The Great Dying at the end of the Permian Period, occurring approximately 250 million years ago, may have been intensified by exceptionally strong and prolonged El Niño events. This finding suggests that these mega El Niños resulted in drastic climate fluctuations that devastated forests and numerous terrestrial species, according to recent research from the University of Bristol.
These El Niño events initiated feedback mechanisms that significantly contributed to the severity of this mass extinction. “There are cascading effects when such enduring and powerful El Niño events occur,” the researchers indicate.
During the end-Permian extinction, nearly 90 percent of all species at the time are believed to have vanished, marking it as the largest mass extinction event in Earth’s history, likely triggered by massive volcanic eruptions in present-day Siberia. These eruptions emitted vast amounts of carbon dioxide—potentially from heating fossil carbon-rich rocks—leading to extreme global warming. This resulted in stagnant oceans low in oxygen, which devastated marine life.
Notably, land species began to face extinction tens of thousands of years prior to their marine counterparts, prompting multiple hypotheses, such as volcanic winters and the depletion of the ozone layer. Recent studies exploring ancient ocean temperatures have suggested a possible link with extreme El Niño events.
The research team, utilizing computer models, assessed atmospheric conditions at the end of the Permian to validate these findings. While modern El Niño events involve warm water shifting from the western Pacific to the east, they discovered that pre-extinction El Niños were likely similar in intensity and duration to present-day events but had a much greater geographical impact due to the broader oceanic expanse of Panthalassa.
As carbon dioxide levels rose during this period, El Niños intensified and became more prolonged. The models indicated that these extreme conditions caused significant weather swings on land, resulting in the destruction of forests that could no longer absorb CO2, further exacerbating global warming and leading to even more extreme El Niños.
In contrast, marine temperature variations were less severe, allowing marine species to migrate more easily, which is why ocean extinctions progressed later as global temperatures surged. “The extreme global warming that triggered marine extinctions was intensified by the loss of these carbon-absorbing forests,” the research explains.
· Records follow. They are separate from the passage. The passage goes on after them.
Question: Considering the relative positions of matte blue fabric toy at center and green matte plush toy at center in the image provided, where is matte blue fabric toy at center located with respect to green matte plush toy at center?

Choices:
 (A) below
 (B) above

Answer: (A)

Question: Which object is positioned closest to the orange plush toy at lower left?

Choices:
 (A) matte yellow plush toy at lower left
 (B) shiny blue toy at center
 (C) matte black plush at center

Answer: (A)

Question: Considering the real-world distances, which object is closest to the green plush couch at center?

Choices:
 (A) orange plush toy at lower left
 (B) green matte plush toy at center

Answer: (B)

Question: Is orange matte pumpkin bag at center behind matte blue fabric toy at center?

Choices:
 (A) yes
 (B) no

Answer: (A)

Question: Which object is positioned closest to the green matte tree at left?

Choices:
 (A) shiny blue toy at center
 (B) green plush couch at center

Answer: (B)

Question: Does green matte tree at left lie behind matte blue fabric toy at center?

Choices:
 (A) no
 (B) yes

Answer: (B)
By the peak of this extinction event, the temperature shift during El Niños reached as much as 4°C (7.2°F), with sustained events lasting over a decade.
Uncertainty remains about future El Niño patterns; models differ on how these events will evolve as global temperatures rise. Already, recent El Niño activity has resulted in record-breaking temperatures and widespread forest fires, raising concerns about ecosystem resilience.
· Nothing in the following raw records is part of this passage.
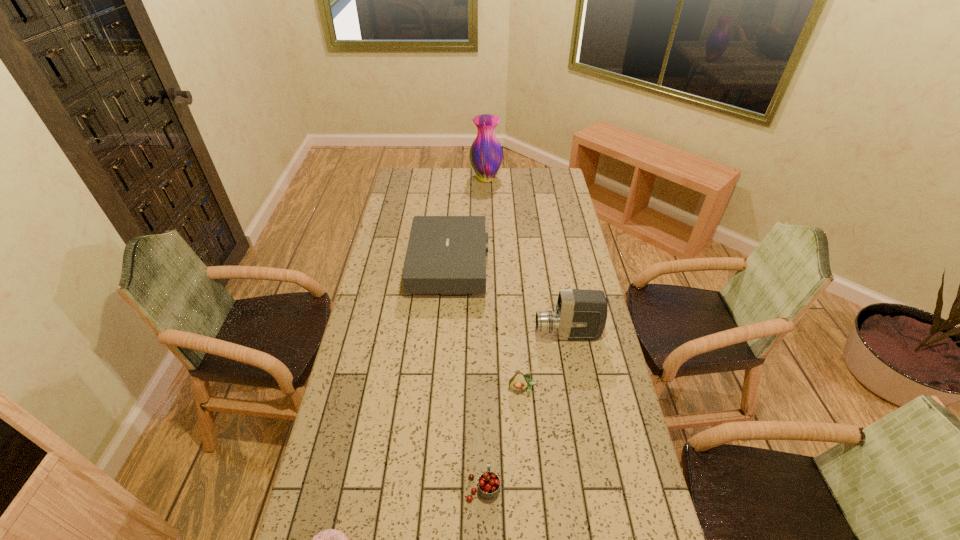 Identify the location of vacant space at the left edge of the desktop. This screenshot has width=960, height=540. (376, 252).

Locate an element on the screen. The image size is (960, 540). vacant region at the right edge of the desktop is located at coordinates click(x=638, y=525).

This screenshot has width=960, height=540. Find the location of `free space at the far right corner of the desktop`. free space at the far right corner of the desktop is located at coordinates (551, 174).

The width and height of the screenshot is (960, 540). Identify the location of vacant space that's between the avocado and the fourth shortest object. (487, 327).

Where is `unoccupied area between the second nearest object and the tallest object`? unoccupied area between the second nearest object and the tallest object is located at coordinates (485, 333).

Identify the location of free area in between the second nearest object and the projector. (467, 376).

This screenshot has height=540, width=960. I want to click on vacant space that's between the cherry and the second tallest object, so click(525, 410).

Where is `vacant space in between the vase and the rightmost object`? vacant space in between the vase and the rightmost object is located at coordinates (527, 257).

In order to click on free space between the avocado and the vase in this screenshot , I will do `click(505, 284)`.

The width and height of the screenshot is (960, 540). I want to click on free spot between the tallest object and the cherry, so click(x=485, y=333).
“The recent El Niño contributed to unprecedented temperatures worldwide and significant forest fires,” researchers highlighted. “There are concerning indicators of forest dieback in critical ecosystems like the Amazon.”
The study indicates that under certain climatic conditions, El Niño events can lead to extinctions. However, the larger oceanic basin of Panthalassa, which doesn’t exist today, facilitated those mega El Niños, making similar occurrences unlikely in the present climate context.
Experts stress the importance of understanding historical climate patterns to better anticipate future changes. They emphasize that while this research sheds light on the past extinction events, it does not provide a clear forecast for near-future El Niño impacts.